If YHWH is God and you are not, than whose voice needs to take pride of place in your life?
Agur looks at his own life, his knowledge, everything he has accumulated, and it pales in comparison to the one who holds heaven and earth in his hands. So he says, I gotta look to the Scriptures, to the written word of God, and value this, and seek safety in this.
Agur reads the word of God and realizes that man’s knowledge and understanding are not like this. They do not compare. This word is the gift.
Church, this my last message before I take Sabbatical this October. And if there was one word I could leave you with for a few months, this would be it. Look to this for your direction. Look here for your revelation and discovery. Look to this for your hope and your security. And look to Jesus, because he is the fullness of that word; he is the one in whom true wisdom is found, the true Word of God, the true gift of salvation that rescues and embraces you by his love.

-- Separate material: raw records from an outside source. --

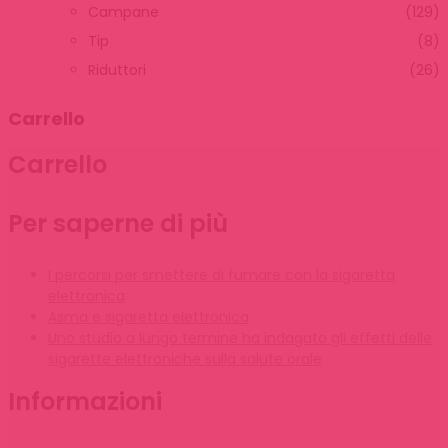
Campane
(129)
Tip
(8)
Riduttori
(26)
Carrello
Carrello
Per saperne di più
I percorsi per smettere di fumare con la sigaretta
elettronica
Asma e sigaretta elettronica
Uno studio a lungo termine ha indagato gli effetti delle
sigarette elettroniche sulla salute orale
Informazioni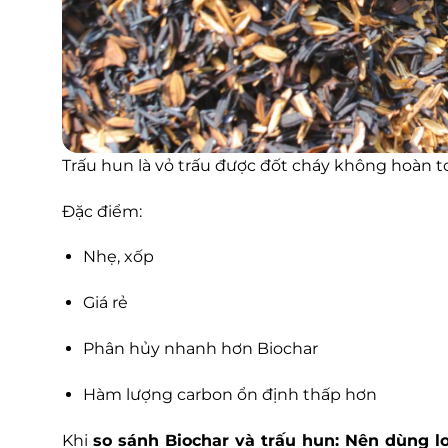
Trấu hun là vỏ trấu được đốt cháy không hoàn to
Đặc điểm:
Nhẹ, xốp
Giá rẻ
Phân hủy nhanh hơn Biochar
Hàm lượng carbon ổn định thấp hơn
Khi
so sánh Biochar và trấu hun: Nên dùng l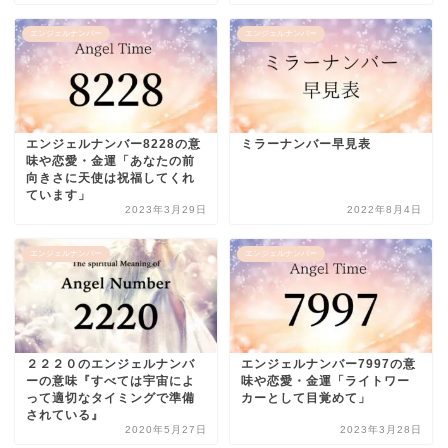
エンジェルナンバー
エンジェルナンバー
エンジェルナンバー8228の意
ミラーナンバー早見表
味や恋愛・金運「あなたの前
向きさに天使は祝福してくれ
ています」
2023年3月29日
2022年8月4日
エンジェルナンバー
エンジェルナンバー
２２２０のエンジェルナンバ
エンジェルナンバー7997の意
ーの意味『すべては宇宙によ
味や恋愛・金運「ライトワー
って適切なタイミングで準備
カーとして目覚めて」
されている』
2020年5月27日
2023年3月28日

Find Christ, find wisdom.
Hold true to this church. Stop seeking whatever it is you think you want in your own power and strength, and start leaning fully into the presence of Christ dwelling among you, and speaking to you through his Word. Do not add to it. That doesn’t just mean change the Bible or add more sacred texts. It means don’t speak for God out of your own charisma. Don’t take your wisdom and call it divine. Don’t add rules and requirements to Jesus. You cannot be more than Jesus. Jesus is everything. Dwell deeply in the reality that without God you are not enough. But in Christ, who is everything, you are seen and loved and cherished and sealed for eternity.
Trust in the Word of God, who has gone up to heaven and come down, who displayed authority over the wind and seas, who descended to the depths of the earth and rose victoriously, and who sends his disciples even now to establish his kingdom across the ends of the earth.
There is nothing more than this. There will never be anything more than this. Know that wisdom is found whenever you follow Jesus wherever he leads.